At trial, petitioner submitted to his attorney, and subsequently to the judge, a list of doctors whom he desired to subpoena. This action demonstrated a reasonable degree of rational understanding both as to the proceedings against him and as to the tactical presentation of an insanity defense.
Petitioner's motion attaches great importance to the accusation made by him in open court outside the presence of the jury that his trial counsel "was telling the jury I was guilty to this charge contrary to my wishes."
At first blush this outburst might appear to evidence a lack of understanding of the proceedings tantamount to incompetency. However, closer scrutiny of the context in which this accusation was made reflects merely a natural confusion created by the defense burden of presenting a factual defense and an insanity defense simultaneously, that is, at the same trial. Such confusion has disturbed most laymen, many doctors, some lawyers and even some jurists to such an extent that the process of bifurcation of trials involving the insanity issue has been seriously proposed in legal and judicial circles. At any rate such confusion does not constitute evidence of mental incompetency. In phrasing indispensable hypothetical questions asked of Dr. Platkin, defense counsel necessarily presumed certain facts for purposes of the questions only. To any layman these questions might reasonably appear to contain admissions against interest. Petitioner's reaction was neither unnatural nor irrational.
Finally, petitioner relies on his recognized addiction to narcotics as sufficient evidence of mental incompetency to raise a bona fide doubt requiring a hearing to be ordered sua sponte.

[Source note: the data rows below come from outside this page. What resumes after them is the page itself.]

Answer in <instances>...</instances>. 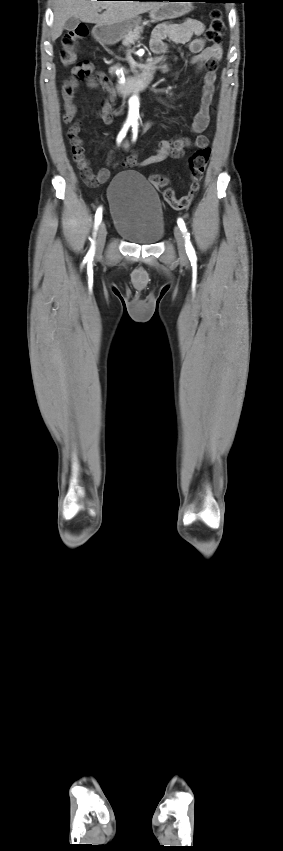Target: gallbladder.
Wrapping results in <instances>:
<instances>
[{
    "instance_id": "obj_1",
    "label": "gallbladder",
    "mask_w": 283,
    "mask_h": 851,
    "mask_svg": "<svg viewBox=\"0 0 283 851\" xmlns=\"http://www.w3.org/2000/svg\"><path fill=\"white\" fill-rule=\"evenodd\" d=\"M79 23H80V19H78L76 17H70L66 21V23L64 25V29L68 30V31H72L79 25Z\"/></svg>"
}]
</instances>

The issue here relates primarily to the period after the trial begins - questionable actions of defendant during trial. The cases cited by petitioner on this point are factually distinguishable from our case. In Pouncey v. United States,
the defendant accused his counsel of being "in cahoots with the Government * * *". Petitioner similarly expressed his disenchantment with trial counsel, albeit in less bizarre terms. However, the subsequent inconsistent act of Pouncy of telling his lawyer in the presence of the jury to plead him guilty constituted a "warning of incompetence" in the eyes of the Court of Appeals. Petitioner here made no such inconsistent utterances and no warning of incompetence arose.
In Hansford23 the defendant's possible withdrawal symptoms during trial were within the scope of the trial court's knowledge and observation, since the defendant had admitted the use of narcotics throughout the trial and had immediately thereafter been incarcerated by order of the trial judge. In his order to the jail, the trial judge stated that Hansford might be subject to withdrawal symptoms. The Hansford case is inapposite to petitioner's situation because petitioner offered no specific evidence of his own use of narcotics immediately before or during trial and no evidence of subsequent deprivation which might have caused withdrawal symptoms. Also, there is no evidence of petitioner's manifestation at trial of any of the familiar physical signs of withdrawal except the previously discussed "strange behavior".
This court holds that insufficient evidence of mental incompetency existed at trial to raise a bona fide doubt requiring the trial court judge sua sponte to order a hearing. Petitioner's amended motion to vacate and set aside sentence is hereby denied.